RL-ScanIQA achieves the highest PLCC on all datasets, and also the best SRCC on CVIQD. On JUFE, PLCC substantially outperforms the runner-up (0.902 vs. 0.857), demonstrating the advantage of the RL policy under real-world distortion distributions.

Table 2: Cross-Dataset Evaluation (SRCC / PLCC)

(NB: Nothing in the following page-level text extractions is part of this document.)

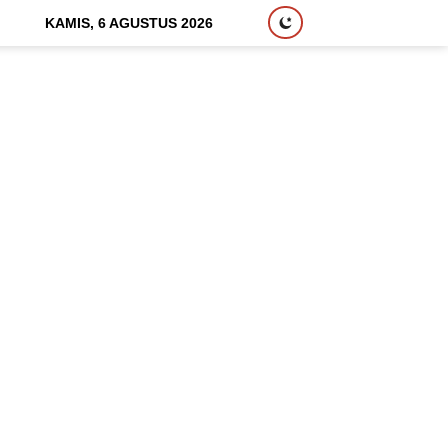
KAMIS, 6 AGUSTUS 2026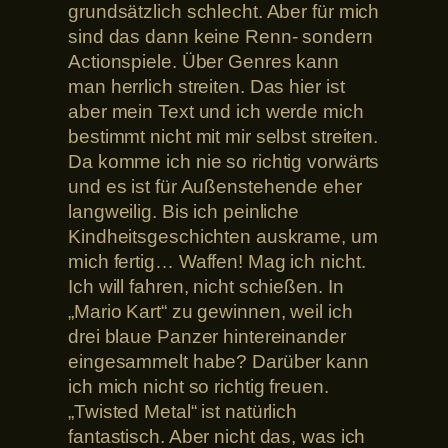
grundsätzlich schlecht. Aber für mich
sind das dann keine Renn- sondern
Actionspiele. Über Genres kann
man herrlich streiten. Das hier ist
aber mein Text und ich werde mich
bestimmt nicht mit mir selbst streiten.
Da komme ich nie so richtig vorwärts
und es ist für Außenstehende eher
langweilig. Bis ich peinliche
Kindheitsgeschichten auskrame, um
mich fertig… Waffen! Mag ich nicht.
Ich will fahren, nicht schießen. In
„Mario Kart“ zu gewinnen, weil ich
drei blaue Panzer hintereinander
eingesammelt habe? Darüber kann
ich mich nicht so richtig freuen.
„Twisted Metal“ ist natürlich
fantastisch. Aber nicht das, was ich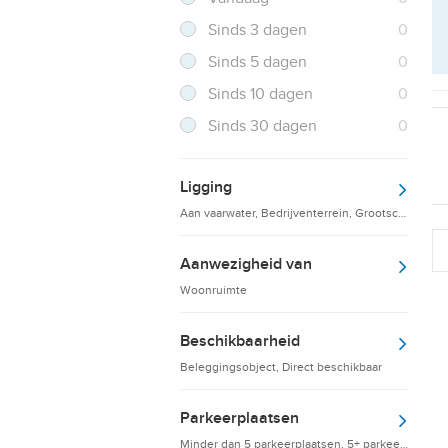
Resultaten
Sinds 3 dagen
0
Resultaten
Sinds 5 dagen
0
Resultaten
Sinds 10 dagen
0
Resultaten
Sinds 30 dagen
0
Ligging
Aan vaarwater, Bedrijventerrein, Grootschalige d
Aanwezigheid van
Woonruimte
Beschikbaarheid
Beleggingsobject, Direct beschikbaar
Parkeerplaatsen
Minder dan 5 parkeerplaatsen, 5+ parkeerplaatsen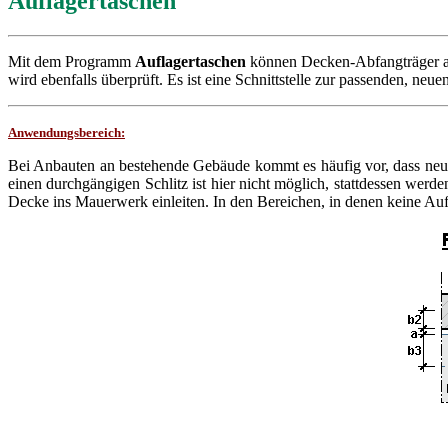
Auflagertaschen
Mit dem Programm
Auflagertaschen
können Decken-Abfangträger a
wird ebenfalls überprüft. Es ist eine Schnittstelle zur passenden, ne
Anwendungsbereich:
Bei Anbauten an bestehende Gebäude kommt es häufig vor, dass neu
einen durchgängigen Schlitz ist hier nicht möglich, stattdessen we
Decke ins Mauerwerk einleiten. In den Bereichen, in denen keine Au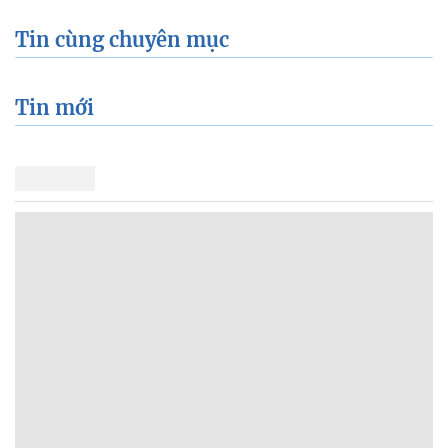
Tin cùng chuyên mục
Tin mới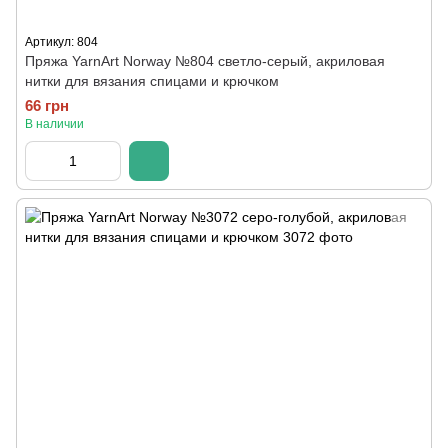
Артикул: 804
Пряжа YarnArt Norway №804 светло-серый, акриловая
нитки для вязания спицами и крючком
66 грн
В наличии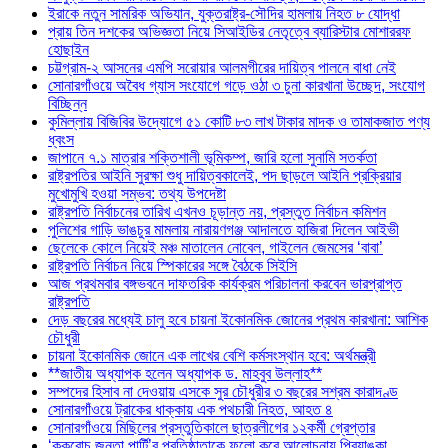
ইরাকে নতুন সামরিক অভিযান, যুক্তরাষ্ট্র-সৌদির হামলায় নিহত ৮ যোদ্ধা
প্রায় তিন দশকের অভিজ্ঞতা নিয়ে সিআইডির নেতৃত্বে ব্যারিস্টার মোশাররফ
হোছাইন
চট্টগ্রাম-২ আসনের এমপি সরোয়ার আলমগীরের দায়িত্ব পালনে বাধা নেই
সোনারগাঁওয়ে অবৈধ গ্যাস সংযোগে গড়ে ওঠা ৩ চুনা কারখানা উচ্ছেদ, সংযোগ
বিচ্ছিন্ন
কুমিল্লায় বিজিবির উদ্যোগে ৫১ কোটি ৮৩ লাখ টাকার মাদক ও তামাকজাত পণ্য
ধ্বংস
জাপানে ৭.১ মাত্রার শক্তিশালী ভূমিকম্প, জারি হলো সুনামি সতর্কতা
রাষ্ট্রপতির আইনি সুরক্ষা শুধু দায়িত্বকালেই, পদ ছাড়লে আইনি প্রক্রিয়ার
মুখোমুখি হওয়া সম্ভব: তথ্য উপদেষ্টা
রাষ্ট্রপতি নির্বাচনের তারিখ এখনও চূড়ান্ত নয়, প্রস্তুত নির্বাচন কমিশন
পুলিশের গাড়ি ভাঙচুর মামলায় নারায়ণগঞ্জ আদালতে হাজিরা দিলেন আইভী
ছেলেকে কোলে নিয়েই মঞ্চ মাতালেন নোবেল, গাইলেন জেমসের ‘বাবা’
রাষ্ট্রপতি নির্বাচন নিয়ে স্পিকারের সঙ্গে বৈঠকে সিইসি
আজ প্রথমবার বঙ্গভবনে দাফতরিক কার্যক্রম পরিচালনা করবেন ভারপ্রাপ্ত
রাষ্ট্রপতি
দেড় বছরের মধ্যেই চালু হবে চায়না ইকোনমিক জোনের প্রথম কারখানা: আশিক
চৌধুরী
চায়না ইকোনমিক জোনে এক লাখের বেশি কর্মসংস্থান হবে: অর্থমন্ত্রী
**জাতীয় অধ্যাপক হলেন অধ্যাপক ড. মাহবুব উল্লাহ**
সম্পদের হিসাব না দেওয়ায় এসকে সুর চৌধুরীর ৩ বছরের সশ্রম কারাদণ্ড
সোনারগাঁওয়ে ট্রাকের ধাক্কায় এক পথচারী নিহত, আহত ৪
সোনারগাঁওয়ে মিছিলের প্রস্তুতিকালে ছাত্রলীগের ১২কর্মী গ্রেপ্তার
‘ককরোচ জনতা পার্টি’র প্রতিষ্ঠাতাকে ফলো করে আলোচনায় প্রিয়াঙ্কা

Method Train: CVIQD → Test: OIQA / JUFE Train: JUFE → Test: CVIQD / OIQA
Assessor360 0.853/0.632 — 0.887/0.749 0.617/0.724 — 0.405/0.499
GSR-X 0.804/0.765 — 0.831/0.694 0.782/0.732 — 0.733/0.611
F-VQA(A) 0.772/0.621 — 0.604/0.509 0.665/0.679 — 0.683/0.732
RL-ScanIQA 0.901/0.800 — 0.913/0.822 0.771/0.755 — 0.802/0.833

Cross-dataset generalization is significantly superior to all baselines, validating the effectiveness of distortion augmentation and ranking consistency constraints.

Highlights & Insights

  1. First end-to-end RL-based 360° IQA framework: Jointly optimizes scanpath generation and quality assessment without requiring human eye-tracking data.
  2. Sophisticated multi-level reward design: From step-level to set-level to task-level, sparse IQA supervision is transformed into dense shaping signals.
  3. Counterintuitive yet valuable finding: Human real fixation trajectories perform worse than RL-learned paths (Table 3: SRCC 0.724 → 0.816), suggesting that humans tend to fixate on salient rather than quality-critical regions.
  4. Strong cross-domain generalization: Distortion-space augmentation combined with ranking consistency losses enables effective transfer across diverse distortion types.
  5. Intuitive and convincing visualizations: Paths for high-quality images cover the sphere uniformly, while paths for low-quality images concentrate on distorted regions.

Limitations & Future Work

  1. High computational overhead: Inference requires \(K=15\) paths \(\times\) \(T=7\) steps \(= 105\) viewport feature extractions, limiting real-time applicability.
  2. Coarse viewport discretization: 32 candidate viewports may be insufficient to precisely localize fine-grained distortion regions.
  3. Limited benchmark coverage: Only three datasets are evaluated; panoramic IQA datasets are small in scale, with CVIQD and OIQA each containing only a few hundred images.
  4. Frozen DINOv2 feature extractor: A frozen pretrained model may not be the most distortion-sensitive feature extraction solution.
  5. Dependence on MOS annotations: Training still requires precise human subjective quality scores, incurring non-trivial annotation costs.
  6. Heavy reward hyperparameter burden: Four step-level weights, two diversity weights, two task-alignment weights, and five loss function weights yield a heavy tuning burden.
  • 2D BIQA: BRISQUE (natural scene statistics), DBCNN, TreS, MANIQA (Transformer), Q-Insight (multimodal RL + LLM).
  • 360° BIQA: MC360IQA (multi-branch CNN with fixed viewports), VGCN (graph convolution over viewport relations), Assessor360 / GSR-X / F-VQA (scanpath modeling with decoupled training).
  • RL for visual tasks: Viewpoint planning, video summarization, attention selection; PPO combined with variance reduction and value guidance demonstrates robustness under sparse rewards.
  • 360° visual exploration: Eye-tracking studies reveal human viewing characteristics such as equatorial bias and salient object preference.

Rating

Dimension Score (1–10) Notes
Novelty 8 First end-to-end RL integration into 360° IQA; the joint path + assessment optimization paradigm is novel.
Technical Contribution 8 Multi-level reward design is well-motivated; cross-domain augmentation strategy is effective.
Experimental Thoroughness 7 Three datasets and complete ablations, but dataset scale is limited.
Writing Quality 8 Clear structure, rich figures and tables, comprehensive comparisons.
Value 7 Demand for 360° IQA is growing, but inference overhead and hyperparameter count may hinder deployment.
Overall 7.6 An excellent work introducing active perception into 360° quality assessment; the end-to-end RL paradigm offers meaningful inspiration.